*Exercise*. Every line below between the line holding "Sàn nhựa PVC" and the line holding "s SprachdiplomからTELCやDTZ 、 TestDaf/D", inclusive, should be repeated exactly, and all other lines omitted.

Saved entries:
______________________________

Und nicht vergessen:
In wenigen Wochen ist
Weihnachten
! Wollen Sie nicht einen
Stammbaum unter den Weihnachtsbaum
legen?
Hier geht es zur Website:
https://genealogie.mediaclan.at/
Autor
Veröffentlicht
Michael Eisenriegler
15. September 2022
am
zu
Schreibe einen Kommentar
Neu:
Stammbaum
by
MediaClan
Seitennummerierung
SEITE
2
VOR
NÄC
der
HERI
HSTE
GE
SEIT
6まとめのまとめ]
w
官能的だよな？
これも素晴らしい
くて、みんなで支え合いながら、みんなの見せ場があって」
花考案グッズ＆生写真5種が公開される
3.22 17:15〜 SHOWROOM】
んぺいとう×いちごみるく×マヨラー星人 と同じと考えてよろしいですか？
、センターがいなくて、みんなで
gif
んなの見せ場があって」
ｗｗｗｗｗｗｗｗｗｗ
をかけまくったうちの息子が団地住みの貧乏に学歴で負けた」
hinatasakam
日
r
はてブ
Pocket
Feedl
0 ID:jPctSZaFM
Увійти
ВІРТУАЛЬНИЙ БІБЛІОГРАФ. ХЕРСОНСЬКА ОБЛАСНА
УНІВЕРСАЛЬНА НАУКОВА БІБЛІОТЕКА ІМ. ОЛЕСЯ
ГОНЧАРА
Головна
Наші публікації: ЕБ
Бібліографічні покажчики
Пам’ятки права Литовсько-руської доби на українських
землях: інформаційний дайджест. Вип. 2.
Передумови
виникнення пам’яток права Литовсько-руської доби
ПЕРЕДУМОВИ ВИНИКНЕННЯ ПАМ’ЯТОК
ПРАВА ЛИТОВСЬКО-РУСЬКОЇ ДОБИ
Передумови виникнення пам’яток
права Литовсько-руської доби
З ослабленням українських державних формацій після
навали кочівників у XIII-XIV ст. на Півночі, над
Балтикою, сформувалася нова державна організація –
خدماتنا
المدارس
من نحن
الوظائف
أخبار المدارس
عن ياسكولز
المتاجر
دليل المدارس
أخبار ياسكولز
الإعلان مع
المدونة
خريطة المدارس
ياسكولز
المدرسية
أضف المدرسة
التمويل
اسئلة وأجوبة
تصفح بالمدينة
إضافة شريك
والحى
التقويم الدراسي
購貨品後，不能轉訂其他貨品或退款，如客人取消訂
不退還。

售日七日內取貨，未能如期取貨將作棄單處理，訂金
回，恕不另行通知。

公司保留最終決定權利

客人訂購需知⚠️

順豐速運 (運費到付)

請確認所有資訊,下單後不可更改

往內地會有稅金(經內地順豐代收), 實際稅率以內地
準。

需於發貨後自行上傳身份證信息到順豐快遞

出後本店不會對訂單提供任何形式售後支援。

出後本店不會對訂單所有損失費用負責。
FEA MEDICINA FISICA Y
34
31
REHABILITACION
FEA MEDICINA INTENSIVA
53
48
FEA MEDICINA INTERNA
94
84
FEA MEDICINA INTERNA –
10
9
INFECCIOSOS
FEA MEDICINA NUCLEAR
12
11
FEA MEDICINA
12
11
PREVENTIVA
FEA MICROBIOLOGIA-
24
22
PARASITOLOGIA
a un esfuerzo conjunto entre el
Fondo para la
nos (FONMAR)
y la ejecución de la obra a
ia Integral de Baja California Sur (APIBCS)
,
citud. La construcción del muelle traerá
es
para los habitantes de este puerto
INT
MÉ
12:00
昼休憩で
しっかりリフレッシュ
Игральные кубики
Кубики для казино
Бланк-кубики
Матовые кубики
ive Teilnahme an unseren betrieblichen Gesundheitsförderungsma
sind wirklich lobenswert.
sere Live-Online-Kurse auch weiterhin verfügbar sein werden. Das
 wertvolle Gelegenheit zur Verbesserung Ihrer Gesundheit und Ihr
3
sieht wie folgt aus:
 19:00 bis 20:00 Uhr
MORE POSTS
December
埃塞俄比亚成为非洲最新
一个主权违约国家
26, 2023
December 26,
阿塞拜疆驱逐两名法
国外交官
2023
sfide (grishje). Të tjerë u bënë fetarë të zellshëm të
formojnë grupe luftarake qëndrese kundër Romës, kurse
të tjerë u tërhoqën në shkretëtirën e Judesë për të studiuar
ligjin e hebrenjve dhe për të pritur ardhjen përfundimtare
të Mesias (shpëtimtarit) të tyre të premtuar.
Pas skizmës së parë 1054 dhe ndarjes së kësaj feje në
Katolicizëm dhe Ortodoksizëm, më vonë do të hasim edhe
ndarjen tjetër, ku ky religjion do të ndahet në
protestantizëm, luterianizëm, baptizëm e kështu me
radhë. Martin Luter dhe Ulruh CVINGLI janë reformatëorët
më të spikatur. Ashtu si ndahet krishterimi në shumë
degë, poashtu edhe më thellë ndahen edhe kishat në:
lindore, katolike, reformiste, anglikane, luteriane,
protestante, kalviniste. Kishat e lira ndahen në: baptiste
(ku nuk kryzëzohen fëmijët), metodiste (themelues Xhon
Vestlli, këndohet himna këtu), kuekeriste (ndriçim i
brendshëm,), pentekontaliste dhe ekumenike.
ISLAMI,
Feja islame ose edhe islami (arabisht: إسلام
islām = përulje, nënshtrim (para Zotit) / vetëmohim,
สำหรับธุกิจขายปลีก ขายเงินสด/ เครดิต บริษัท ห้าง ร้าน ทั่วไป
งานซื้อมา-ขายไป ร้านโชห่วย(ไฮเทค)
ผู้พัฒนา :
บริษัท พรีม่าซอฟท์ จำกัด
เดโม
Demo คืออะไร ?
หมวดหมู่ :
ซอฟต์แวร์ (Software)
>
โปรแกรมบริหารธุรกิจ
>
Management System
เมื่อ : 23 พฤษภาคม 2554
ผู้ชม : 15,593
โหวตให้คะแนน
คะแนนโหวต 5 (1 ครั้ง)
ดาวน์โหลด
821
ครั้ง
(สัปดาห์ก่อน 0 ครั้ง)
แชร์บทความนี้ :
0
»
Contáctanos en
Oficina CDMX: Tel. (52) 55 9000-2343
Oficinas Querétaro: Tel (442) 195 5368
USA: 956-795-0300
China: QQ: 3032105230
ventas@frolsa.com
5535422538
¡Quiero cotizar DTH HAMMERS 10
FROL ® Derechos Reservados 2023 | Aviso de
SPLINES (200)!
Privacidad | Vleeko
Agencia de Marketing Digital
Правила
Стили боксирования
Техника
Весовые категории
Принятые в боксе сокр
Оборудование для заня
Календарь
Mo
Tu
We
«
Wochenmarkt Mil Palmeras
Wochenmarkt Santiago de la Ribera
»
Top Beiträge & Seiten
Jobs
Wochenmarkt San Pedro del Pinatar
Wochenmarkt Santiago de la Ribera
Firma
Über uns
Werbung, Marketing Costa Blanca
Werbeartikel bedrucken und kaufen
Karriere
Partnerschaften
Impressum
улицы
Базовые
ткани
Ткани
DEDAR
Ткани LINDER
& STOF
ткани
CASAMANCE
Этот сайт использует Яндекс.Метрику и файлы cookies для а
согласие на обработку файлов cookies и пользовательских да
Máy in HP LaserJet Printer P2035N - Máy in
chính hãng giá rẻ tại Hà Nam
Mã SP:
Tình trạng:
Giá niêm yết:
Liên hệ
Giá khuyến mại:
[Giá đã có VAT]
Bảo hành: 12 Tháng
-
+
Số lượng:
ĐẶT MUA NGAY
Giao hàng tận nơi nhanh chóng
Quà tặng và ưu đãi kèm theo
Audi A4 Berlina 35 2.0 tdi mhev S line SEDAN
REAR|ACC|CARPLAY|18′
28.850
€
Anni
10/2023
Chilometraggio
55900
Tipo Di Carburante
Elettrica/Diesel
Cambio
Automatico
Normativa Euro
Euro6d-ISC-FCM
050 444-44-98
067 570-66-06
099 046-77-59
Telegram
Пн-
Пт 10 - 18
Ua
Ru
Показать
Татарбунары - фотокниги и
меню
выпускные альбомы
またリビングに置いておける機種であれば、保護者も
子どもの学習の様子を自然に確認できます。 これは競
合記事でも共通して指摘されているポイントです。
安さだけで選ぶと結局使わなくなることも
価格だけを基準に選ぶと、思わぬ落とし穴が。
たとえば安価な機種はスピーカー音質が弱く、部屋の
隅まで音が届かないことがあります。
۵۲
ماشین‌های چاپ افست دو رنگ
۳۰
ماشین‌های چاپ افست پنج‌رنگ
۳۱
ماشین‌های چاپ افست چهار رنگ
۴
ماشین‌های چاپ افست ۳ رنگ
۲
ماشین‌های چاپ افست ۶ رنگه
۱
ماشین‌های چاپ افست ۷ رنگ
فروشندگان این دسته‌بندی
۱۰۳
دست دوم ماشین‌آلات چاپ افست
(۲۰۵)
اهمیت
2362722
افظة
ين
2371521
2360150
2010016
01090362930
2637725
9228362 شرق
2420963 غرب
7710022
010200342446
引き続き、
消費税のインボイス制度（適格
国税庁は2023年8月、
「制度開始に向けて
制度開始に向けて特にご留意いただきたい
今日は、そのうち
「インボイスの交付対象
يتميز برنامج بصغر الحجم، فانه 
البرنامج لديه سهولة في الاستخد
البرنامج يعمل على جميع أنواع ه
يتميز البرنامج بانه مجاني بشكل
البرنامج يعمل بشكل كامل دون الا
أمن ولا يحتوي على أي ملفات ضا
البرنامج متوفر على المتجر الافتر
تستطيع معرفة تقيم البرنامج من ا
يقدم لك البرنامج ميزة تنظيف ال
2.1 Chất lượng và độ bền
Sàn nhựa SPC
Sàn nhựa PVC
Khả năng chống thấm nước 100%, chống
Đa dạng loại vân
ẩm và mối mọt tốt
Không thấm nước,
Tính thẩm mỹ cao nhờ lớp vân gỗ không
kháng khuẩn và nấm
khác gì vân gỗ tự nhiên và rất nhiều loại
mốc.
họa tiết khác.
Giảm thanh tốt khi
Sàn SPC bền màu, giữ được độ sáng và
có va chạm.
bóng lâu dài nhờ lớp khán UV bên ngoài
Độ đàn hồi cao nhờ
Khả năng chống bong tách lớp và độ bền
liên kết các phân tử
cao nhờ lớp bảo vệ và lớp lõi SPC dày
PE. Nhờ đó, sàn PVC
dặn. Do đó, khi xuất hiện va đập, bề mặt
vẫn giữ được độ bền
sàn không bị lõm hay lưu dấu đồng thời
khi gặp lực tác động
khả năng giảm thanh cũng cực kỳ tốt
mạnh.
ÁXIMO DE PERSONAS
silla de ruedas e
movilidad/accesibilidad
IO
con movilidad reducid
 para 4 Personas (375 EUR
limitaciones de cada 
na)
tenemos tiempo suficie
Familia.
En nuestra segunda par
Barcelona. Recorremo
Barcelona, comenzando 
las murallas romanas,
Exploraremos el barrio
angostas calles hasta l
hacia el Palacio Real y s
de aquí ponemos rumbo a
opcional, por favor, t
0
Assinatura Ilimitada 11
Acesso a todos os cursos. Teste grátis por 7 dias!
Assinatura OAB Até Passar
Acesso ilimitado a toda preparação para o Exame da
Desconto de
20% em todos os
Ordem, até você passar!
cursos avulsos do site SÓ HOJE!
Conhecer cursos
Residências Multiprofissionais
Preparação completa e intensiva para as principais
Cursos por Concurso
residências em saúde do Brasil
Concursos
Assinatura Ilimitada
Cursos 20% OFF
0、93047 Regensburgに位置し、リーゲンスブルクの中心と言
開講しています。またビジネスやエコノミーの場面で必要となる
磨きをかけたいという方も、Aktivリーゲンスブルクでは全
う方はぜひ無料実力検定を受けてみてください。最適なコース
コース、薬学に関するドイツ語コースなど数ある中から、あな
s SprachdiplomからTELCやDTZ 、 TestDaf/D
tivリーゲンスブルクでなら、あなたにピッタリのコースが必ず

______________________________

*Result of this exercise*.
Sàn nhựa PVC
Khả năng chống thấm nước 100%, chống
Đa dạng loại vân
ẩm và mối mọt tốt
Không thấm nước,
Tính thẩm mỹ cao nhờ lớp vân gỗ không
kháng khuẩn và nấm
khác gì vân gỗ tự nhiên và rất nhiều loại
mốc.
họa tiết khác.
Giảm thanh tốt khi
Sàn SPC bền màu, giữ được độ sáng và
có va chạm.
bóng lâu dài nhờ lớp khán UV bên ngoài
Độ đàn hồi cao nhờ
Khả năng chống bong tách lớp và độ bền
liên kết các phân tử
cao nhờ lớp bảo vệ và lớp lõi SPC dày
PE. Nhờ đó, sàn PVC
dặn. Do đó, khi xuất hiện va đập, bề mặt
vẫn giữ được độ bền
sàn không bị lõm hay lưu dấu đồng thời
khi gặp lực tác động
khả năng giảm thanh cũng cực kỳ tốt
mạnh.
ÁXIMO DE PERSONAS
silla de ruedas e
movilidad/accesibilidad
IO
con movilidad reducid
 para 4 Personas (375 EUR
limitaciones de cada 
na)
tenemos tiempo suficie
Familia.
En nuestra segunda par
Barcelona. Recorremo
Barcelona, comenzando 
las murallas romanas,
Exploraremos el barrio
angostas calles hasta l
hacia el Palacio Real y s
de aquí ponemos rumbo a
opcional, por favor, t
0
Assinatura Ilimitada 11
Acesso a todos os cursos. Teste grátis por 7 dias!
Assinatura OAB Até Passar
Acesso ilimitado a toda preparação para o Exame da
Desconto de
20% em todos os
Ordem, até você passar!
cursos avulsos do site SÓ HOJE!
Conhecer cursos
Residências Multiprofissionais
Preparação completa e intensiva para as principais
Cursos por Concurso
residências em saúde do Brasil
Concursos
Assinatura Ilimitada
Cursos 20% OFF
0、93047 Regensburgに位置し、リーゲンスブルクの中心と言
開講しています。またビジネスやエコノミーの場面で必要となる
磨きをかけたいという方も、Aktivリーゲンスブルクでは全
う方はぜひ無料実力検定を受けてみてください。最適なコース
コース、薬学に関するドイツ語コースなど数ある中から、あな
s SprachdiplomからTELCやDTZ 、 TestDaf/D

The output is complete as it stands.